• TASK ITEM: Each line of the material below that holds the word "century" needs to be copied.
*** Opening of STUDY MATERIAL ***
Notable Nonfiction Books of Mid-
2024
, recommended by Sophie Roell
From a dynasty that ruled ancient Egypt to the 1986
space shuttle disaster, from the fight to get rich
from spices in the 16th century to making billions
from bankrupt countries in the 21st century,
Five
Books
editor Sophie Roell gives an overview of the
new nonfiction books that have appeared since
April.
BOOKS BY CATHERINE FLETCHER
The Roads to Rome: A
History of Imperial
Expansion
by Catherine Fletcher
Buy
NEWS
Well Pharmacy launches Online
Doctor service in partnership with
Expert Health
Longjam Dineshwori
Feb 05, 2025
*** Close of STUDY MATERIAL ***
*** Opening of STUDY MATERIAL ***
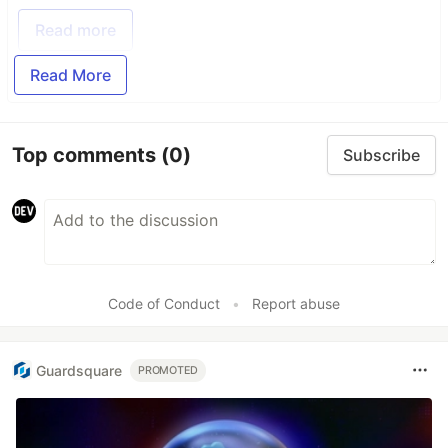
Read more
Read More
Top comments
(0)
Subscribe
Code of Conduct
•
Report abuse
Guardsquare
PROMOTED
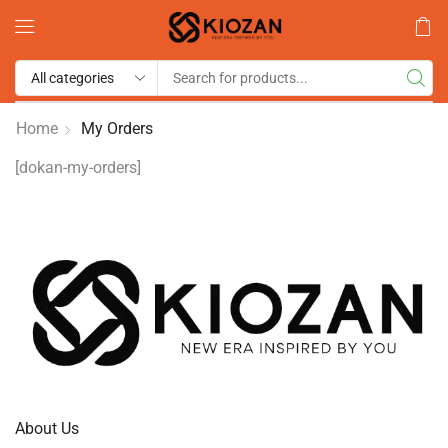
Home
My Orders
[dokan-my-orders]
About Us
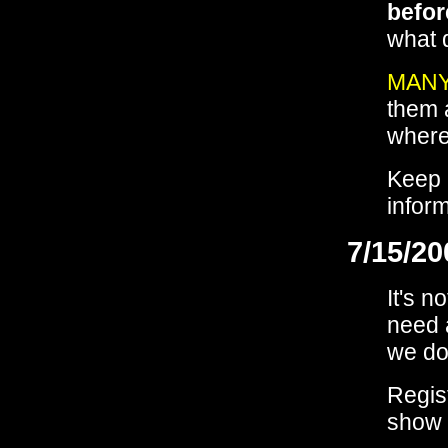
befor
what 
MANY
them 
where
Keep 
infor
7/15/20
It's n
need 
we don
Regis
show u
*** Close of STUDY MATERIAL ***
• RESULT OF THIS EXERCISE:
from spices in the 16th century to making billions
from bankrupt countries in the 21st century,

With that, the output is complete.